[[ Provided information, beginning ]]
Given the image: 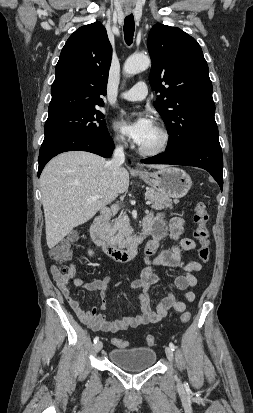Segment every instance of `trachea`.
<instances>
[{
	"label": "trachea",
	"instance_id": "3493384b",
	"mask_svg": "<svg viewBox=\"0 0 253 413\" xmlns=\"http://www.w3.org/2000/svg\"><path fill=\"white\" fill-rule=\"evenodd\" d=\"M134 30H135L134 17H133V14H130L125 17V21H124V38H125V42L128 45H131L133 42Z\"/></svg>",
	"mask_w": 253,
	"mask_h": 413
}]
</instances>
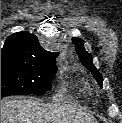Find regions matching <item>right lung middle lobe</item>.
Instances as JSON below:
<instances>
[{"label": "right lung middle lobe", "mask_w": 122, "mask_h": 123, "mask_svg": "<svg viewBox=\"0 0 122 123\" xmlns=\"http://www.w3.org/2000/svg\"><path fill=\"white\" fill-rule=\"evenodd\" d=\"M56 71L54 63L1 59V97L48 91Z\"/></svg>", "instance_id": "1"}]
</instances>
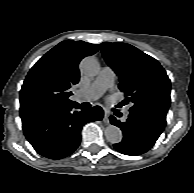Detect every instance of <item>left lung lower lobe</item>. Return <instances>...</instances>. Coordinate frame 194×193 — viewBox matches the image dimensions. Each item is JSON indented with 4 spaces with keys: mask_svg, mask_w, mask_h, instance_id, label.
<instances>
[{
    "mask_svg": "<svg viewBox=\"0 0 194 193\" xmlns=\"http://www.w3.org/2000/svg\"><path fill=\"white\" fill-rule=\"evenodd\" d=\"M110 122L121 128L123 139L114 148L125 155H140L156 142L166 125V115L130 111L126 122L110 116Z\"/></svg>",
    "mask_w": 194,
    "mask_h": 193,
    "instance_id": "obj_1",
    "label": "left lung lower lobe"
}]
</instances>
[[ Provided information, end ]]
- What you need to do
Lines from the one with "Detect every instance" through the final line of the records are the whole answer; print them exactly, minus any pictures.

- Exercise result
Detect every instance of <item>left lung lower lobe</item>. Return <instances>...</instances>. Coordinate frame 194×193 — viewBox matches the image dimensions. Each item is JSON indented with 4 spaces with keys: mask_svg, mask_w, mask_h, instance_id, label.
<instances>
[{
    "mask_svg": "<svg viewBox=\"0 0 194 193\" xmlns=\"http://www.w3.org/2000/svg\"><path fill=\"white\" fill-rule=\"evenodd\" d=\"M110 122L121 128L123 139L114 148L125 155H140L156 142L166 125V115L130 111L126 122L110 116Z\"/></svg>",
    "mask_w": 194,
    "mask_h": 193,
    "instance_id": "obj_1",
    "label": "left lung lower lobe"
}]
</instances>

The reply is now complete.